Here's my specific question:

Is there a statistical procedure that compares a hypothesized value to the empirical distribution, rather comparing an empirical value to a null distribution?

Put another way: usually with hypothesis tests we get a sample and compare the resulting sample statistic to our hypothesized null distribution. Is there a procedure in which we gather a sample, then compare a hypothesized value to the empirical distribution resulting from the sample?

This question grew out of this earlier question, if it's helpful to read:

Why shift the mean of a bootstrap distribution when conducting a hypothesis test?


  • 1
    $\begingroup$ Are you perhaps referring to tests of distribution? If so, good keywords for a search are "Kolmogorov Smirnov," "Anderson Darling," "Shapiro Wilk," "GoF distribution," and (God help us, because there's never any reason to use it but it's popular) "Jarque Bera." If not, could you clarify what you mean by "hypothesized value"? $\endgroup$
    – whuber
    Jan 23, 2019 at 23:27
  • $\begingroup$ @whuber: have you seen the followup question that StatsPlease posted? I'd be interested in your take. $\endgroup$ Jan 24, 2019 at 7:21

2 Answers 2


Interesting question. The first thing that comes to mind and it’s close to what you describe, is a Bayesian kind of approach.

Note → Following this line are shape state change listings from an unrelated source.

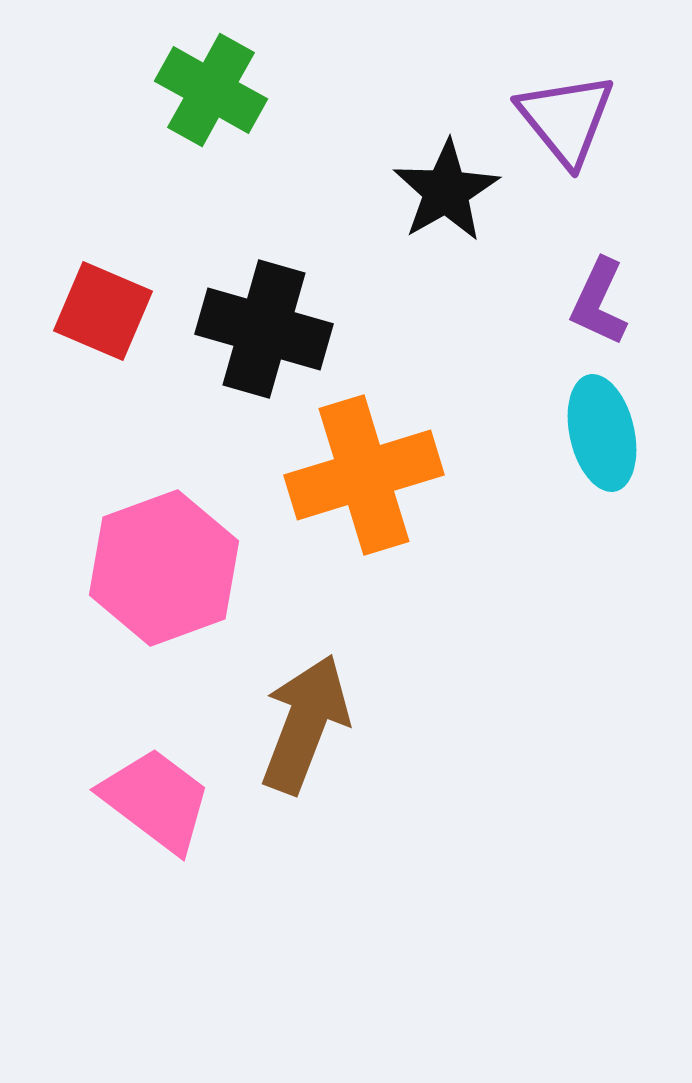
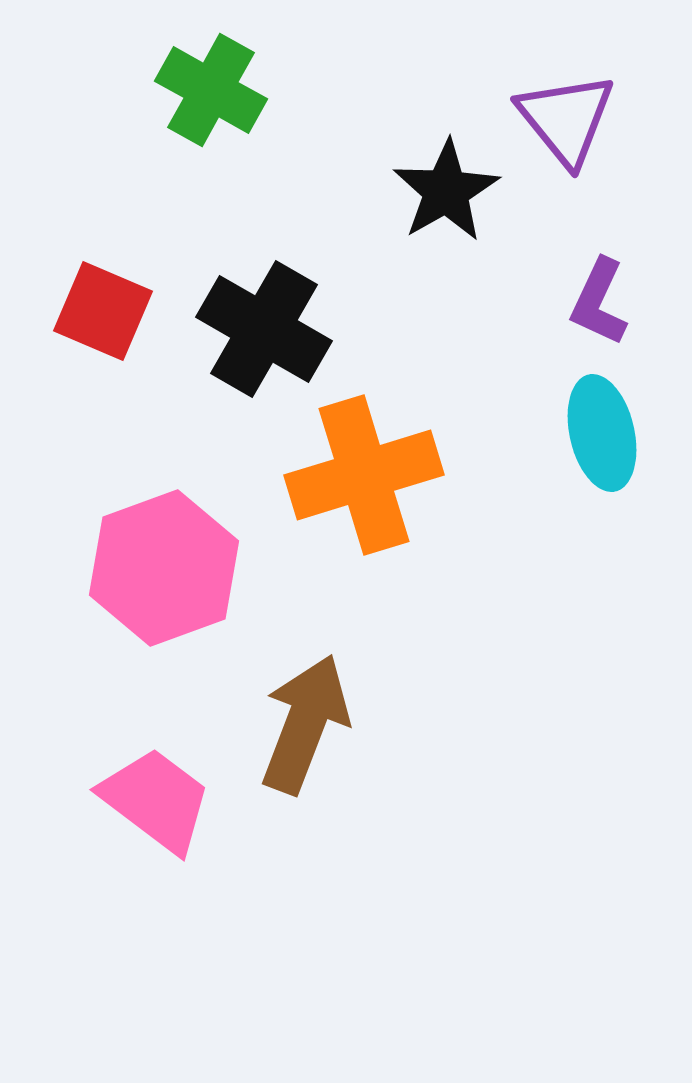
black cross: rotated 14 degrees clockwise
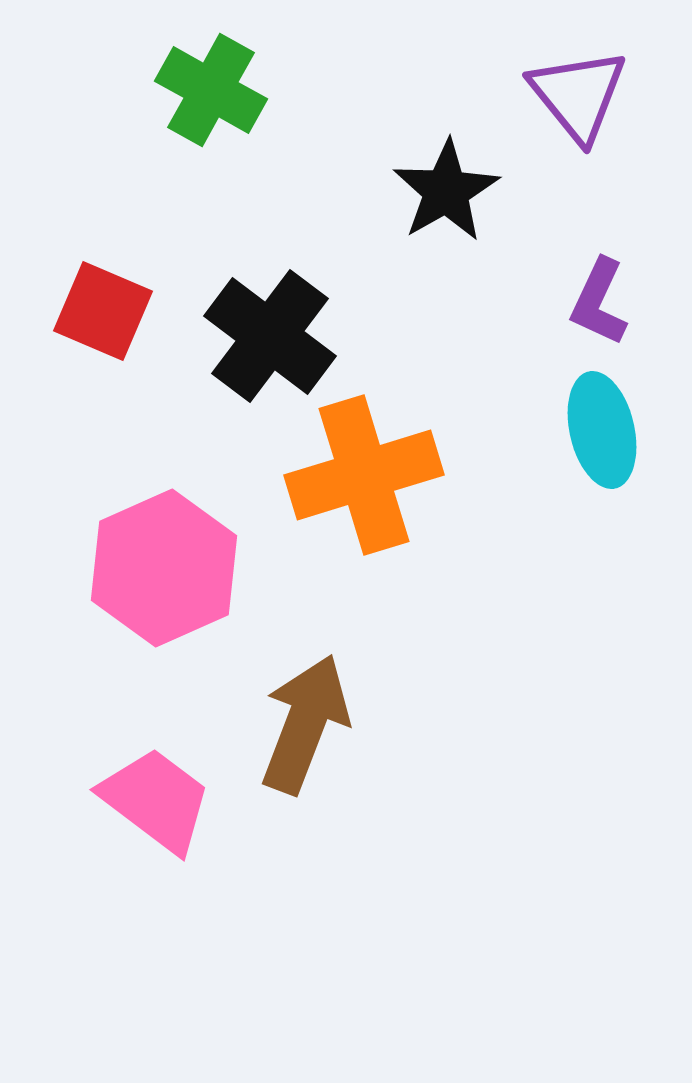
purple triangle: moved 12 px right, 24 px up
black cross: moved 6 px right, 7 px down; rotated 7 degrees clockwise
cyan ellipse: moved 3 px up
pink hexagon: rotated 4 degrees counterclockwise
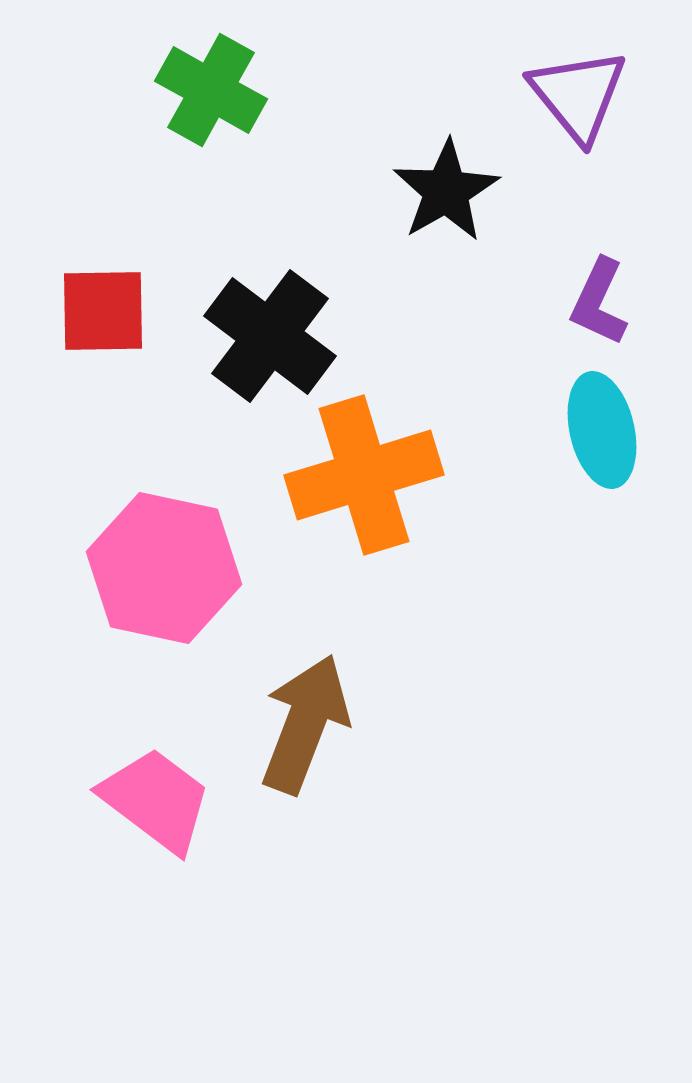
red square: rotated 24 degrees counterclockwise
pink hexagon: rotated 24 degrees counterclockwise
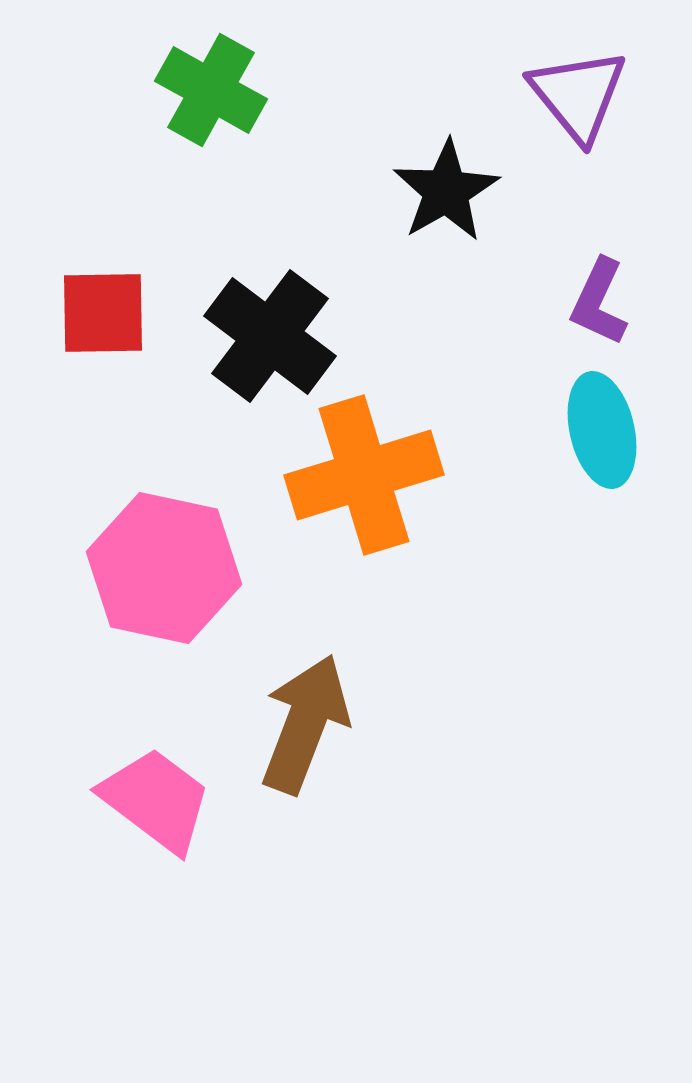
red square: moved 2 px down
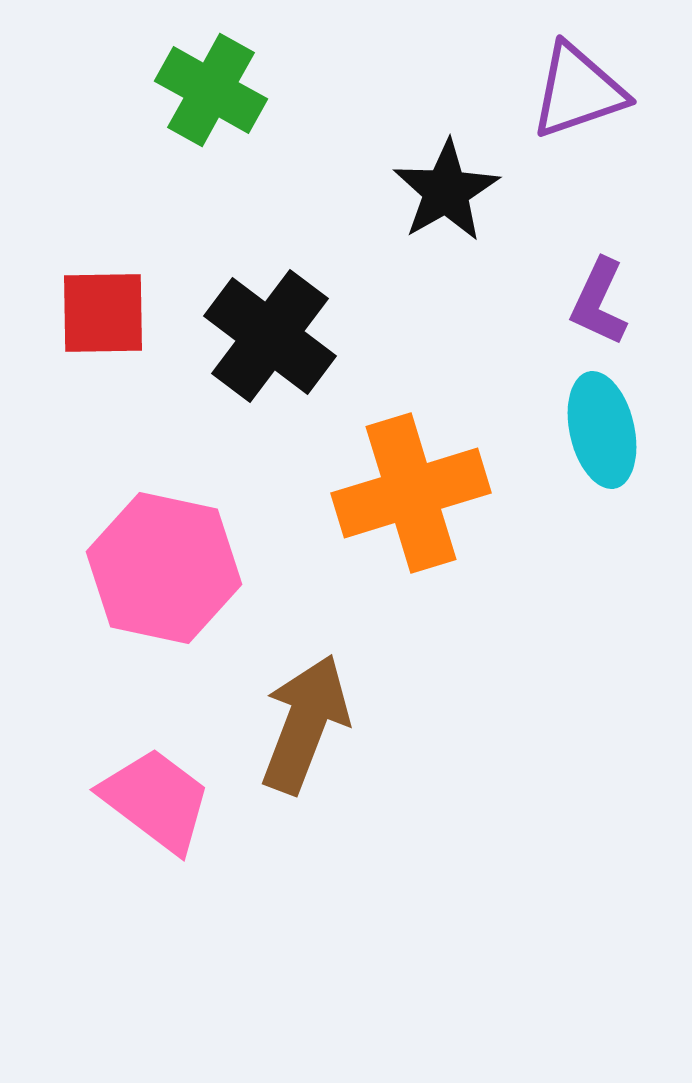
purple triangle: moved 4 px up; rotated 50 degrees clockwise
orange cross: moved 47 px right, 18 px down
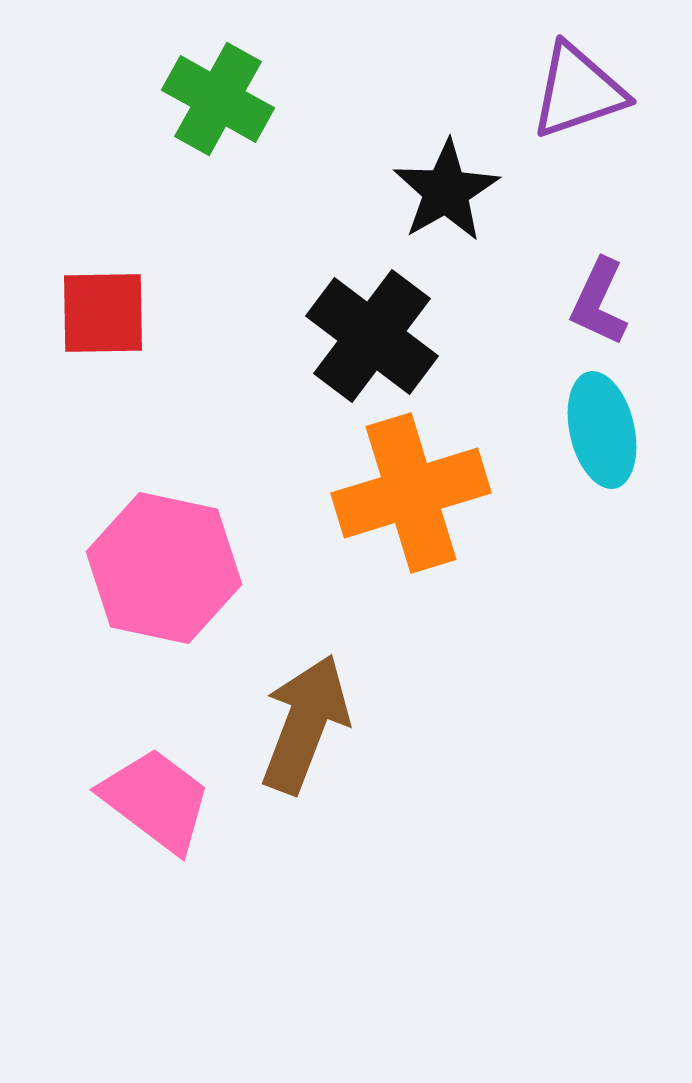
green cross: moved 7 px right, 9 px down
black cross: moved 102 px right
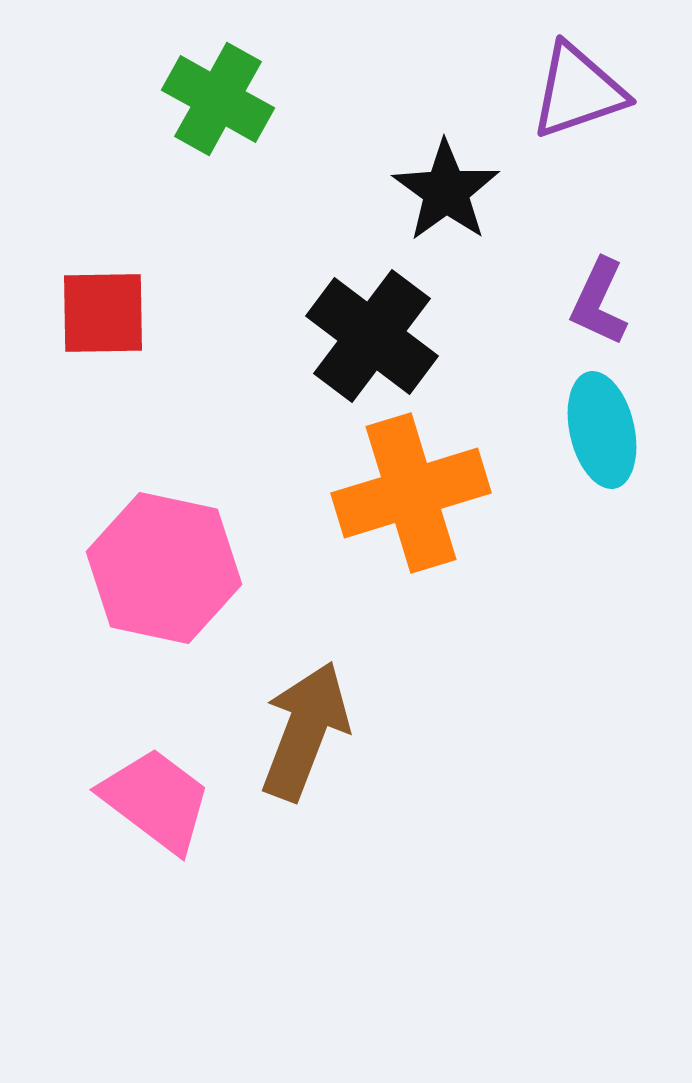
black star: rotated 6 degrees counterclockwise
brown arrow: moved 7 px down
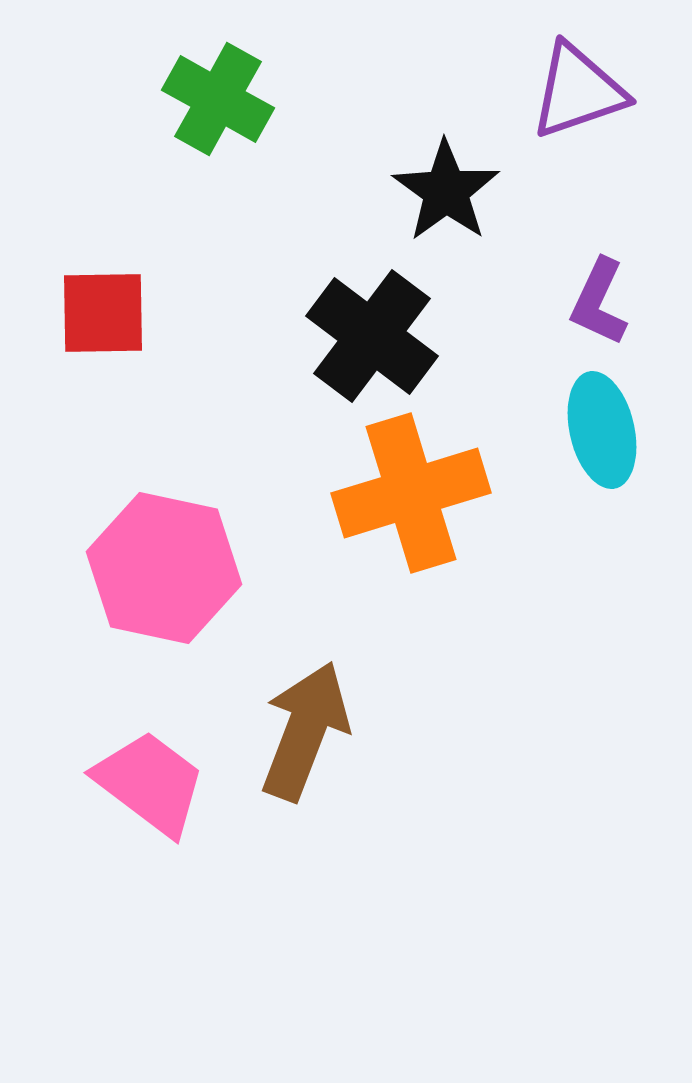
pink trapezoid: moved 6 px left, 17 px up
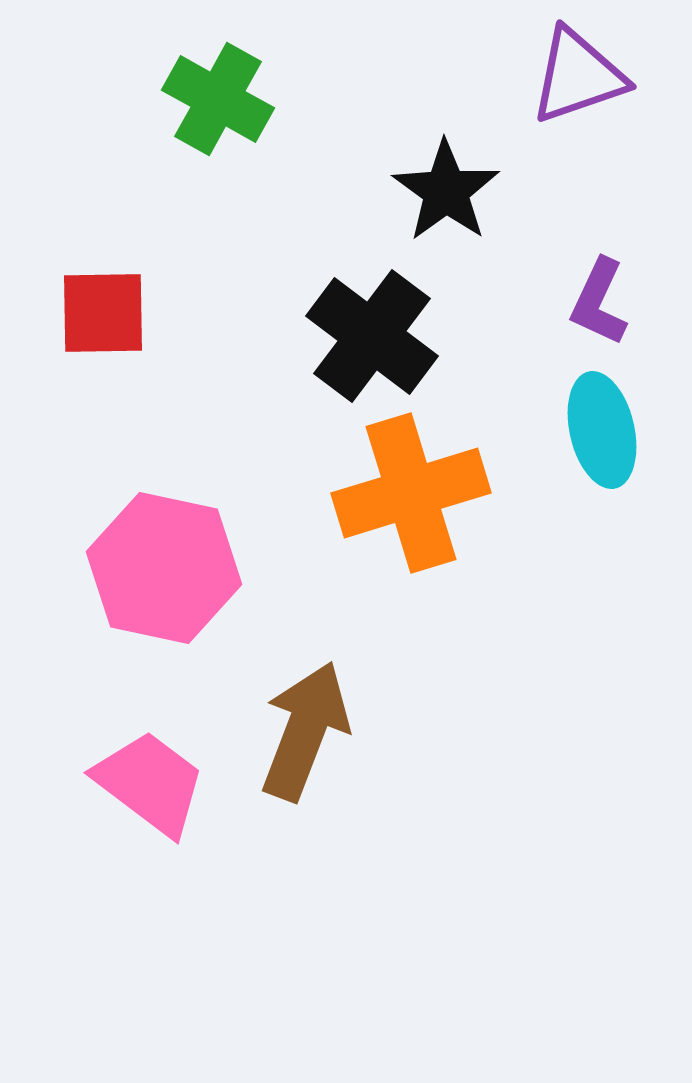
purple triangle: moved 15 px up
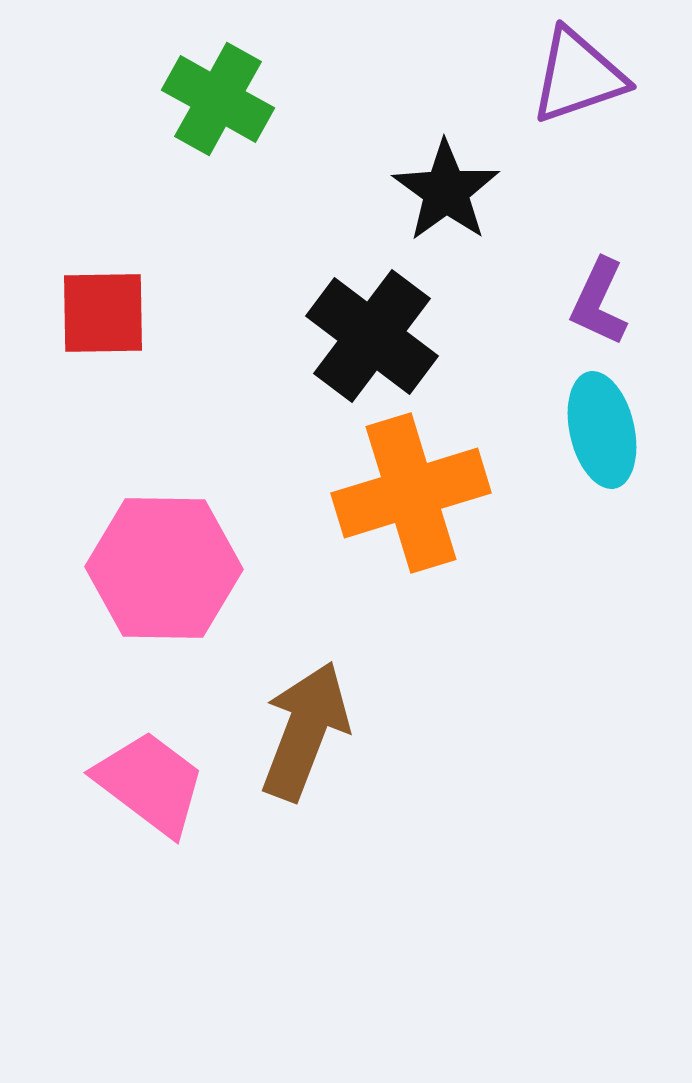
pink hexagon: rotated 11 degrees counterclockwise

You can imagine having a non-parametric data distribution as your likelihood and then your hypothetical value can become your prior (pseudo or not) distribution. Combining those two, you will end up with a posterior distribution which you can then compare to your hypothetical prior that you had in the first place, and test if these two are the same or test if the prior is contained inside the “main body” of the posterior.

Example: let’s say that you believe that the average height is 1.78m. You can create a hypothetical distribution as your prior for which “most if its mass” is concentrated around 1.78m. Afterwards, you can combine it with the data distribution from your sample and test if the resulting distribution is not significantly different than your prior. The way I would choose to test it is via simulation and graphs! E.g: simulate 1000 values from the prior and overlay them on top of a boxplot from simulated values coming from the posterior.

Not sure if I’m describing something that people are doing already but to me sounds interesting.


If you compare a hypothesized value with a bootstrapped confidence interval for a parameter, you'd be comparing a hypothesized value to a confidence interval based on an empirical distribution from bootstrapping.

This is something that's done -- to see if a hypothesized value is within the confidence interval as form of hypothesis test.